• [LISTED RECORDS]:
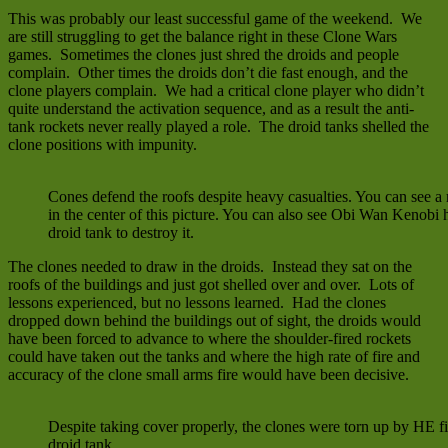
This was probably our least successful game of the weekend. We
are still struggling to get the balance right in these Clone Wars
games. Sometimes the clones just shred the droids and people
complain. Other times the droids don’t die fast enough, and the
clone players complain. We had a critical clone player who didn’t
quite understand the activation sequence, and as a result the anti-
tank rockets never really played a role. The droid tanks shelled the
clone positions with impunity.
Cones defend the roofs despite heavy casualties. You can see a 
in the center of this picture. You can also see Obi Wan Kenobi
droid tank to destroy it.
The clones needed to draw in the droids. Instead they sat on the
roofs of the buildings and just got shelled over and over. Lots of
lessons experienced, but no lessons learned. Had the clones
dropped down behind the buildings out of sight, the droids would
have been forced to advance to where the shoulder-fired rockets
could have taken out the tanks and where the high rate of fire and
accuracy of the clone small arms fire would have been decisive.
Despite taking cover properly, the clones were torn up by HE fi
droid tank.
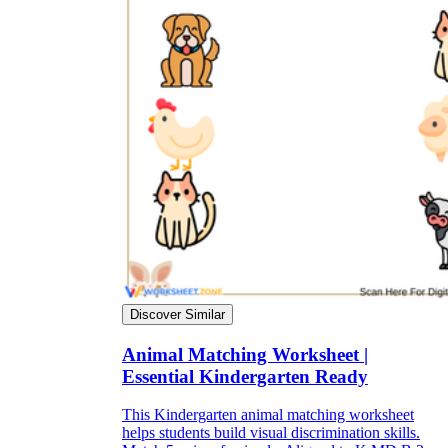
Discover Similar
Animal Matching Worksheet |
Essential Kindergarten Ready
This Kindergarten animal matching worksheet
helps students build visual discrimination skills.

• [TASK ITEM]: Set down the lines of the records above exactly, apart from the pictures.

• [TASK RESPONSE]:
This was probably our least successful game of the weekend. We
are still struggling to get the balance right in these Clone Wars
games. Sometimes the clones just shred the droids and people
complain. Other times the droids don’t die fast enough, and the
clone players complain. We had a critical clone player who didn’t
quite understand the activation sequence, and as a result the anti-
tank rockets never really played a role. The droid tanks shelled the
clone positions with impunity.
Cones defend the roofs despite heavy casualties. You can see a 
in the center of this picture. You can also see Obi Wan Kenobi
droid tank to destroy it.
The clones needed to draw in the droids. Instead they sat on the
roofs of the buildings and just got shelled over and over. Lots of
lessons experienced, but no lessons learned. Had the clones
dropped down behind the buildings out of sight, the droids would
have been forced to advance to where the shoulder-fired rockets
could have taken out the tanks and where the high rate of fire and
accuracy of the clone small arms fire would have been decisive.
Despite taking cover properly, the clones were torn up by HE fi
droid tank.
Discover Similar
Animal Matching Worksheet |
Essential Kindergarten Ready
This Kindergarten animal matching worksheet
helps students build visual discrimination skills.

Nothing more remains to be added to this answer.